## Input data:

::::

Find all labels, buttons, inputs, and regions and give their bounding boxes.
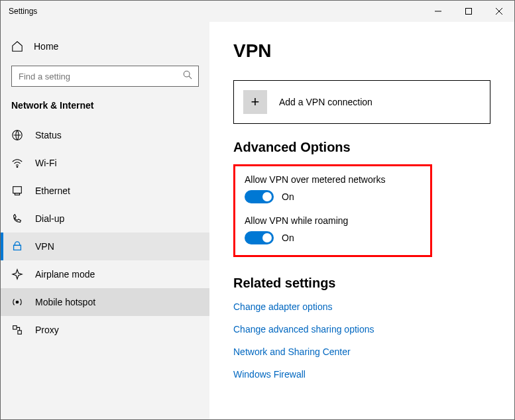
search-wrap <box>11 66 199 87</box>
svg-line-5 <box>189 76 192 79</box>
sidebar-item-hotspot[interactable]: Mobile hotspot <box>1 288 209 316</box>
close-button[interactable] <box>484 1 514 22</box>
ethernet-icon <box>11 185 23 197</box>
sidebar-item-proxy[interactable]: Proxy <box>1 316 209 344</box>
toggle1-state: On <box>282 191 294 202</box>
page-title: VPN <box>233 40 490 62</box>
minimize-button[interactable] <box>423 1 453 22</box>
home-label: Home <box>34 41 58 52</box>
window-controls <box>423 1 514 22</box>
svg-point-7 <box>17 166 18 168</box>
related-settings-heading: Related settings <box>233 276 490 291</box>
svg-point-10 <box>16 301 19 303</box>
nav-label: Airplane mode <box>35 269 95 280</box>
svg-rect-8 <box>13 187 22 193</box>
link-sharing-options[interactable]: Change advanced sharing options <box>233 324 490 335</box>
toggle2-label: Allow VPN while roaming <box>245 215 421 226</box>
toggle-roaming[interactable] <box>245 231 274 244</box>
toggle2-row: On <box>245 231 421 244</box>
highlight-box: Allow VPN over metered networks On Allow… <box>233 164 432 257</box>
dialup-icon <box>11 213 23 225</box>
nav-label: VPN <box>35 241 54 252</box>
vpn-icon <box>11 240 23 252</box>
search-icon <box>183 70 192 82</box>
search-input[interactable] <box>11 66 199 87</box>
advanced-options-heading: Advanced Options <box>233 140 490 155</box>
sidebar-item-airplane[interactable]: Airplane mode <box>1 260 209 288</box>
hotspot-icon <box>11 296 23 308</box>
link-network-center[interactable]: Network and Sharing Center <box>233 346 490 357</box>
nav-label: Wi-Fi <box>35 158 57 168</box>
home-button[interactable]: Home <box>1 35 209 58</box>
sidebar-item-dialup[interactable]: Dial-up <box>1 205 209 233</box>
plus-icon: + <box>243 90 267 114</box>
content-area: VPN + Add a VPN connection Advanced Opti… <box>209 22 514 419</box>
nav-label: Dial-up <box>35 213 64 224</box>
svg-rect-12 <box>18 331 21 334</box>
svg-rect-1 <box>466 9 472 15</box>
maximize-button[interactable] <box>453 1 484 22</box>
home-icon <box>11 40 23 52</box>
airplane-icon <box>11 268 23 280</box>
toggle1-label: Allow VPN over metered networks <box>245 174 421 185</box>
svg-rect-9 <box>15 193 19 195</box>
window-title: Settings <box>9 7 423 16</box>
sidebar-item-wifi[interactable]: Wi-Fi <box>1 149 209 177</box>
nav-label: Proxy <box>35 325 59 335</box>
titlebar: Settings <box>1 1 514 22</box>
sidebar: Home Network & Internet Status Wi-Fi Eth… <box>1 22 209 419</box>
toggle2-state: On <box>282 233 294 243</box>
link-windows-firewall[interactable]: Windows Firewall <box>233 369 490 380</box>
sidebar-item-vpn[interactable]: VPN <box>1 233 209 260</box>
add-vpn-label: Add a VPN connection <box>279 97 372 107</box>
sidebar-item-status[interactable]: Status <box>1 121 209 149</box>
toggle1-row: On <box>245 190 421 203</box>
svg-rect-11 <box>13 326 17 329</box>
nav-label: Mobile hotspot <box>35 297 95 307</box>
nav-list: Status Wi-Fi Ethernet Dial-up VPN Airpla… <box>1 121 209 344</box>
toggle-metered[interactable] <box>245 190 274 203</box>
sidebar-heading: Network & Internet <box>1 100 209 121</box>
proxy-icon <box>11 324 23 336</box>
nav-label: Ethernet <box>35 185 70 196</box>
sidebar-item-ethernet[interactable]: Ethernet <box>1 177 209 205</box>
nav-label: Status <box>35 130 62 140</box>
add-vpn-button[interactable]: + Add a VPN connection <box>233 80 490 124</box>
link-adapter-options[interactable]: Change adapter options <box>233 301 490 312</box>
wifi-icon <box>11 157 23 169</box>
svg-point-4 <box>184 71 190 77</box>
status-icon <box>11 129 23 141</box>
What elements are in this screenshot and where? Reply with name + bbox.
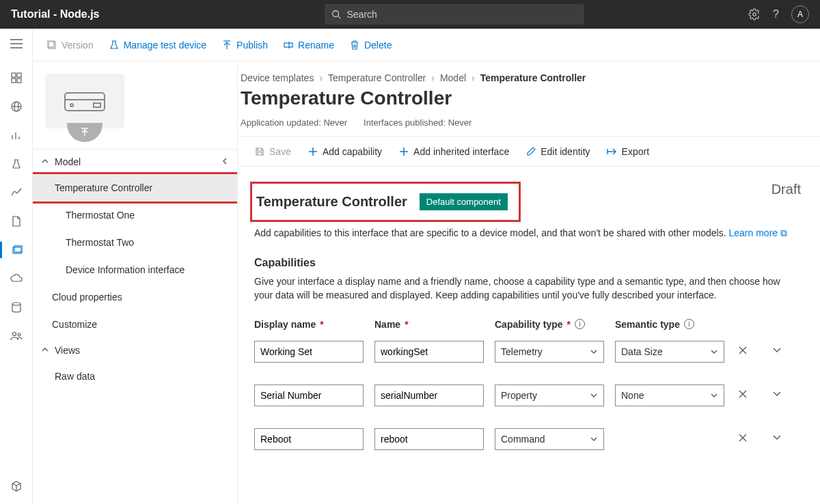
- tree-item-thermostat-one[interactable]: Thermostat One: [33, 201, 237, 229]
- capability-row: Command: [254, 428, 804, 450]
- main-content: Device templates › Temperature Controlle…: [238, 61, 820, 504]
- expand-row-button[interactable]: [769, 387, 784, 404]
- breadcrumb-current: Temperature Controller: [480, 72, 586, 83]
- add-inherited-interface-button[interactable]: Add inherited interface: [392, 143, 516, 160]
- svg-point-0: [333, 11, 339, 17]
- rail-dashboard-icon[interactable]: [8, 70, 25, 86]
- col-cap-type: Capability type * i: [495, 319, 604, 330]
- chevron-down-icon: [710, 391, 718, 400]
- default-component-badge: Default component: [420, 193, 508, 210]
- settings-icon[interactable]: [748, 8, 761, 20]
- export-button[interactable]: Export: [600, 143, 656, 160]
- top-bar: Tutorial - Node.js Search ? A: [0, 0, 820, 29]
- semantic-type-select[interactable]: None: [615, 384, 724, 406]
- app-updated-label: Application updated: Never: [241, 117, 347, 128]
- rail-cube-icon[interactable]: [8, 478, 25, 494]
- tree-item-device-info[interactable]: Device Information interface: [33, 256, 237, 283]
- tree-item-customize[interactable]: Customize: [33, 311, 237, 338]
- plus-icon: [308, 146, 318, 157]
- capability-type-select[interactable]: Property: [495, 384, 604, 406]
- rail-chart-icon[interactable]: [8, 127, 25, 143]
- expand-row-button[interactable]: [769, 430, 784, 447]
- remove-row-button[interactable]: [735, 430, 750, 447]
- nav-rail: [0, 29, 33, 504]
- add-capability-button[interactable]: Add capability: [301, 143, 389, 160]
- delete-icon: [349, 40, 360, 51]
- capability-row: Telemetry Data Size: [254, 341, 804, 363]
- rail-templates-icon[interactable]: [0, 242, 33, 258]
- display-name-input[interactable]: [254, 341, 364, 363]
- rail-document-icon[interactable]: [8, 213, 25, 229]
- search-input[interactable]: Search: [325, 4, 584, 25]
- rail-users-icon[interactable]: [8, 328, 25, 344]
- tree-item-thermostat-two[interactable]: Thermostat Two: [33, 229, 237, 256]
- expand-row-button[interactable]: [769, 343, 784, 360]
- svg-point-20: [18, 333, 20, 336]
- upload-icon[interactable]: [67, 123, 102, 142]
- help-icon[interactable]: ?: [773, 8, 779, 20]
- topbar-right: ? A: [748, 5, 809, 23]
- remove-row-button[interactable]: [735, 343, 750, 360]
- edit-icon: [525, 146, 536, 157]
- interface-toolbar: Save Add capability Add inherited interf…: [238, 137, 820, 167]
- save-icon: [254, 146, 265, 157]
- col-display-name: Display name *: [254, 319, 364, 330]
- learn-more-link[interactable]: Learn more⧉: [729, 227, 788, 238]
- rail-cloud-icon[interactable]: [8, 270, 25, 287]
- export-icon: [607, 146, 618, 157]
- close-icon: [738, 346, 748, 355]
- rail-storage-icon[interactable]: [8, 299, 25, 316]
- capability-type-select[interactable]: Telemetry: [495, 341, 604, 363]
- chevron-up-icon: [41, 156, 49, 167]
- chevron-down-icon: [772, 346, 782, 355]
- flask-icon: [109, 40, 120, 51]
- tree-item-cloud-properties[interactable]: Cloud properties: [33, 283, 237, 311]
- rail-analytics-icon[interactable]: [8, 184, 25, 201]
- save-button: Save: [247, 143, 298, 160]
- chevron-down-icon: [590, 348, 598, 356]
- component-title: Temperature Controller: [256, 194, 407, 210]
- chevron-down-icon: [772, 433, 782, 443]
- breadcrumb-model[interactable]: Model: [440, 72, 466, 83]
- remove-row-button[interactable]: [735, 387, 750, 404]
- display-name-input[interactable]: [254, 384, 364, 406]
- version-icon: [46, 40, 57, 51]
- delete-button[interactable]: Delete: [344, 37, 397, 53]
- page-title: Temperature Controller: [241, 87, 806, 109]
- breadcrumb-device-templates[interactable]: Device templates: [241, 72, 314, 83]
- breadcrumb-temperature-controller[interactable]: Temperature Controller: [328, 72, 426, 83]
- svg-rect-30: [94, 103, 100, 107]
- hamburger-icon[interactable]: [8, 36, 25, 52]
- chevron-down-icon: [772, 389, 782, 399]
- svg-rect-8: [12, 79, 16, 83]
- col-sem-type: Semantic type i: [615, 319, 724, 330]
- name-input[interactable]: [374, 428, 484, 450]
- name-input[interactable]: [374, 341, 484, 363]
- tree-item-raw-data[interactable]: Raw data: [33, 363, 237, 390]
- chevron-up-icon: [41, 345, 49, 356]
- svg-rect-6: [12, 73, 16, 77]
- tree-section-model[interactable]: Model: [33, 150, 237, 174]
- manage-test-device-button[interactable]: Manage test device: [103, 37, 212, 53]
- display-name-input[interactable]: [254, 428, 364, 450]
- rename-button[interactable]: Rename: [277, 37, 340, 53]
- info-icon[interactable]: i: [684, 319, 694, 329]
- publish-button[interactable]: Publish: [216, 37, 273, 53]
- edit-identity-button[interactable]: Edit identity: [519, 143, 597, 160]
- name-input[interactable]: [374, 384, 484, 406]
- svg-line-1: [338, 16, 341, 19]
- chevron-right-icon: ›: [431, 72, 435, 83]
- semantic-type-select[interactable]: Data Size: [615, 341, 724, 363]
- info-icon[interactable]: i: [575, 319, 585, 329]
- device-icon: [45, 74, 124, 139]
- interfaces-published-label: Interfaces published: Never: [364, 117, 472, 128]
- rail-flask-icon[interactable]: [8, 156, 25, 172]
- svg-point-18: [12, 303, 20, 305]
- avatar[interactable]: A: [791, 5, 809, 23]
- tree-section-views[interactable]: Views: [33, 338, 237, 363]
- collapse-icon[interactable]: [221, 156, 229, 167]
- tree-item-temperature-controller[interactable]: Temperature Controller: [33, 174, 237, 201]
- version-button: Version: [41, 37, 99, 53]
- capability-type-select[interactable]: Command: [495, 428, 604, 450]
- rail-globe-icon[interactable]: [8, 98, 25, 115]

::::

Check each line of the data for "export". Copy the lines where it turns up.

## Answer box:
- export-button[interactable]: Export: [600, 143, 656, 160]
- export-icon: [607, 146, 618, 157]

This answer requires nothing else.